11. Riveste carattere dirimente dell’intera lite, l’esame del primo motivo di appello proposto dal comune (pagine 6 – 10 del gravame), con il quale, in buona sostanza, si evidenzia l’erroneità della sentenza nella parte in cui non ha rilevato che la delibera n. 44 non ha mai prodotto alcun trasferimento di proprietà.

11.1. Dall’esame del contenuto effettivo della delibera oggetto del presente giudizio emerge che il comune:

a) ha dato per presupposta la proprietà delle aree contese in capo ai singoli condomini e non ha costituito alcuna servitù di uso pubblico;

b) si è limitato a fare affidamento sulla futura disponibilità di tutti i condomini a stipulare l’atto di cessione delle aree autorizzando, da subito, il competente dirigente ad intervenire (ma, ovviamente, solo se e) quando si stipulerà il relativo rogito notarile;

c) si è limitato ad effettuare la normale attività di programmazione di lavori pubblici senza per ciò solo esercitare alcuna specifica funzione amministrativa urbanistica, espropriativa o di stazione appaltante in relazione alle aree contese;

d) il riferimento all’uso pubblico del cortile deve intendersi propriamente rivolto alla situazione pregressa (connotata da una situazione di tolleranza);
in ogni caso l’uso pubblico di fatto di un’area privata non presuppone la necessaria titolarità di un diritto proprietario o reale (pubblico o privato che sia).

11.2. Una volta individuato il reale oggetto della delibera e gli effetti della volontà provvedimentale dell’ente – certamente non dispositivi bensì puramente optativi, in relazione agli assetti proprietari futuri delle aree in questione, e programmatori dei lavori pubblici da realizzarsi (sempre de futuro ) - resta esclusa la configurabilità di ben due fondamentali condizioni dell’azione impugnatoria (vagliate secondo le coordinate sistematiche tracciate, da ultimo, da Cons. Stato, Ad. plen., 25 febbraio 2014, n. 9, in chiave deflattiva del contenzioso attraverso il controllo di meritevolezza degli interessi sostanziali in gioco tramite lo scrutinio rigoroso sulla sussistenza delle condizioni per proporre al giudice domande), in particolare:

a) la sussistenza dell’interesse ad agire dei privati, sia perché la loro sfera giuridica non è stata incisa negativamente, in via immediata e diretta, dagli effetti del contestato provvedimento privo di qualsivoglia effetto lesivo attuale, sia perché la causa petendi della domanda è basata su una mera congettura (per giunta priva di fondamento);

b) la sussistenza della legittimazione al ricorso, posto che la domanda introdotta dai privati è finalizzata a tutelare non interessi legittimi ma interessi di mero fatto connotati da un’indole emulativa (cfr., su entrambi i punti, Cons. Stato, Ad. plen., n. 9 del 2014 cit.).

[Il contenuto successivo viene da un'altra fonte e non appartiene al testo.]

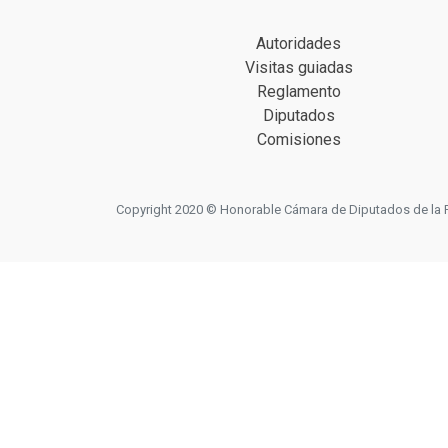
Autoridades
Visitas guiadas
Reglamento
Diputados
Comisiones
Copyright 2020 © Honorable Cámara de Diputados de la Prov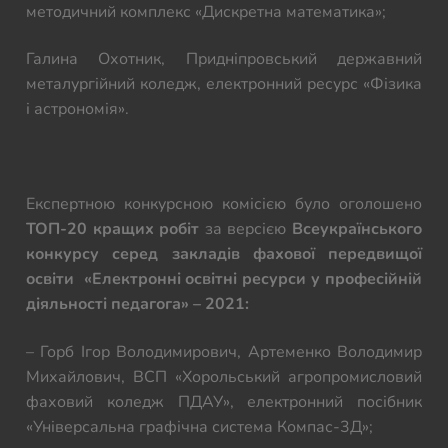
методичний комплекс «Дискретна математика»;
Галина Охотник, Придніпровський державний
металургійний коледж, електронний ресурс «Фізика
і астрономія».
Експертною конкурсною комісією було оголошено
ТОП-20 кращих робіт
за версією
Всеукраїнського
конкурсу серед закладів фахової передвищої
освіти «Електронні освітні ресурси у професійній
діяльності педагога» – 2021:
– Горб Ігор Володимирович, Артеменко Володимир
Михайлович, ВСП «Хорольський агропромисловий
фаховий коледж ПДАУ», електронний посібник
«Універсальна графічна система Компас-3Д»;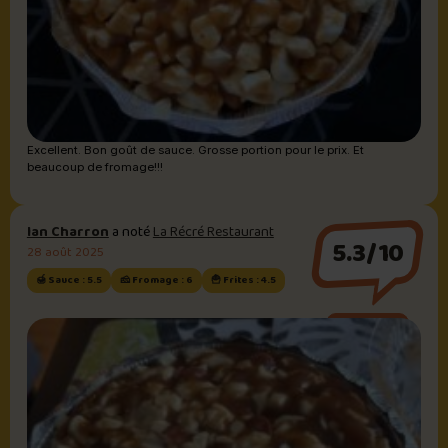
Excellent. Bon goût de sauce. Grosse portion pour le prix. Et
beaucoup de fromage!!!
Ian Charron
a noté
La Récré Restaurant
5.3/10
28 août 2025
🍯 Sauce : 5.5
🧀 Fromage : 6
🍟 Frites : 4.5
Sauce brune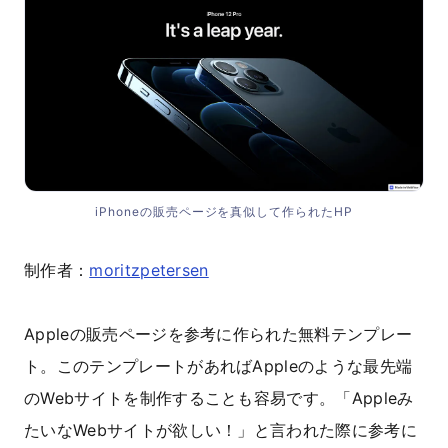
iPhoneの販売ページを真似して作られたHP
制作者：
moritzpetersen
Appleの販売ページを参考に作られた無料テンプレー
ト。このテンプレートがあればAppleのような最先端
のWebサイトを制作することも容易です。「Appleみ
たいなWebサイトが欲しい！」と言われた際に参考に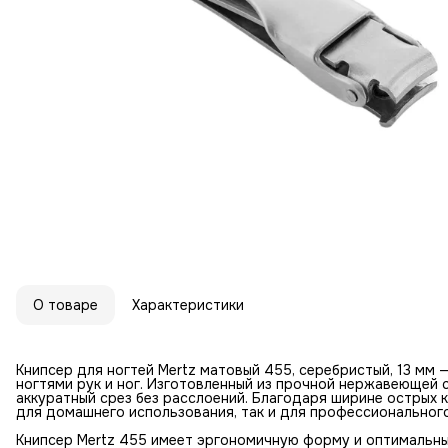
О товаре
Характеристики
Книпсер для ногтей Mertz матовый 455, серебристый, 13 мм
ногтями рук и ног. Изготовленный из прочной нержавеющей 
аккуратный срез без расслоений. Благодаря ширине острых 
для домашнего использования, так и для профессионального
Книпсер Mertz 455 имеет эргономичную форму и оптимальный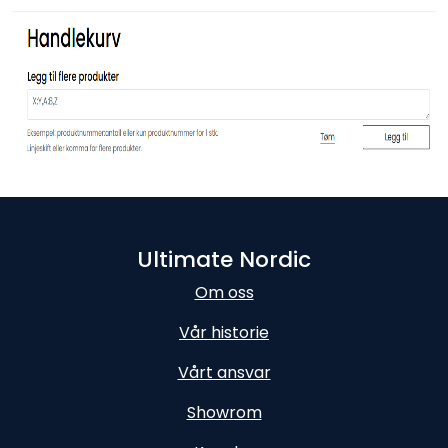
Ultimate Nordic
Om oss
Vår historie
Vårt ansvar
Showrom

11.3. Per completezza si rileva che l’odierna vicenda si colloca all’interno di una defatigante e risalente controversia, di indole schiettamente civilistica e in avanzato stato di risoluzione nelle sedi proprie, e che la linea esegetica prescelta dal Collegio è stata già seguita dalla Sezione nella controversia, per alcuni aspetti analoga, definita inter partes con la sentenza n. 2431 del 13 maggio 2014 secondo cui << La riscontrata carenza d’interesse a base del ricorso di prime cure è già pienamente sufficiente ad imporre la reiezione dell’appello. Non vi è pertanto luogo ad occuparsi del tema della esistenza o meno dell’uso pubblico del cortile, né tantomeno di quello del suo regime proprietario, aspetti sui quali nella pertinente sede giudiziaria civile pende già il complesso contenzioso che contrappone le parti, cui questa ulteriore controversia non risulta in grado di apportare sotto alcun verso un proprio valore aggiunto>>.

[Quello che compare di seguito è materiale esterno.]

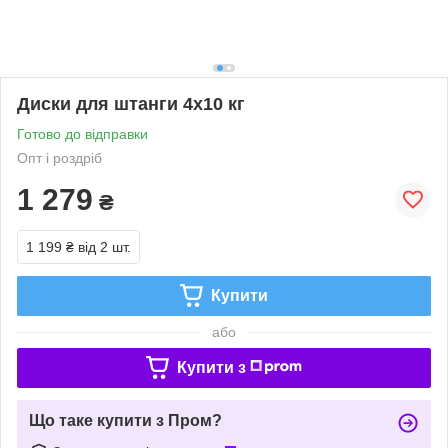
Диски для штанги 4х10 кг
Готово до відправки
Опт і роздріб
1 279
₴
1 199 ₴
від 2 шт.
Купити
або
Купити з
Що таке купити з Пром?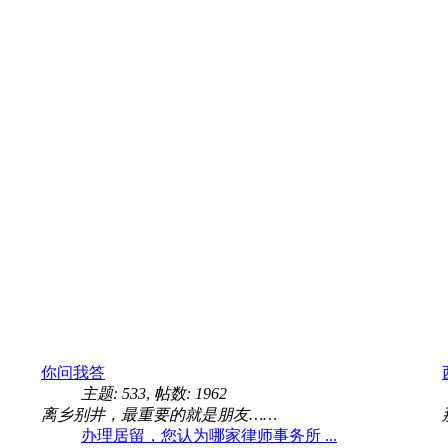
你问我答
主题: 533
,
帖数: 1962
离乡别井，最重要的就是朋友……
办理居留，您认为哪家律师事务所 ...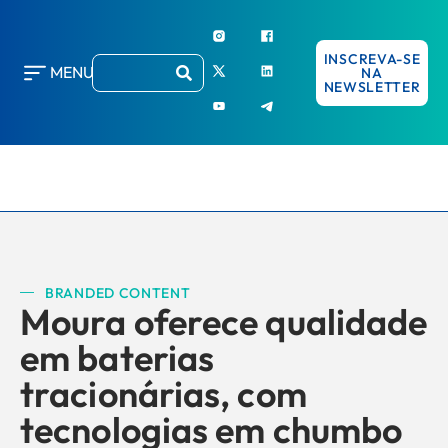
INSCREVA-SE
MENU
NA
NEWSLETTER
BRANDED CONTENT
Moura oferece qualidade
em baterias
tracionárias, com
tecnologias em chumbo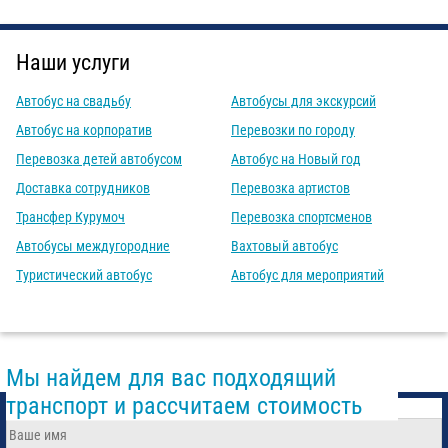
Наши услуги
Автобус на свадьбу
Автобусы для экскурсий
Автобус на корпоратив
Перевозки по городу
Перевозка детей автобусом
Автобус на Новый год
Доставка сотрудников
Перевозка артистов
Трансфер Курумоч
Перевозка спортсменов
Автобусы междугородние
Вахтовый автобус
Туристический автобус
Автобус для мероприятий
Мы найдем для вас подходящий
транспорт и рассчитаем стоимость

12. In conclusione l’appello deve essere accolto con la conseguente riforma dell’impugnata sentenza e la declaratoria di inammissibilità del ricorso di primo grado.

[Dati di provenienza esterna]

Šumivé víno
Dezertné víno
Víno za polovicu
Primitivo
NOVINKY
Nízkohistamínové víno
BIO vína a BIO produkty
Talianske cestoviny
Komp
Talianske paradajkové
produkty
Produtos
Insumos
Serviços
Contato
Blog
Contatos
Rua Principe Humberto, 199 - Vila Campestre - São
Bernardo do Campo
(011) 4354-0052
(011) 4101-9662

13. Nella novità della questione risolta e nel peculiare andamento del processo fra primo e secondo grado, il Collegio ravvisa le eccezionali ragioni, ai sensi del combinato disposto degli artt. 26, co. 1, c.p.a. e 92, co. 2, c.p.c., per compensare integralmente fra tutte le parti costituite le spese di ambedue i gradi di giudizio.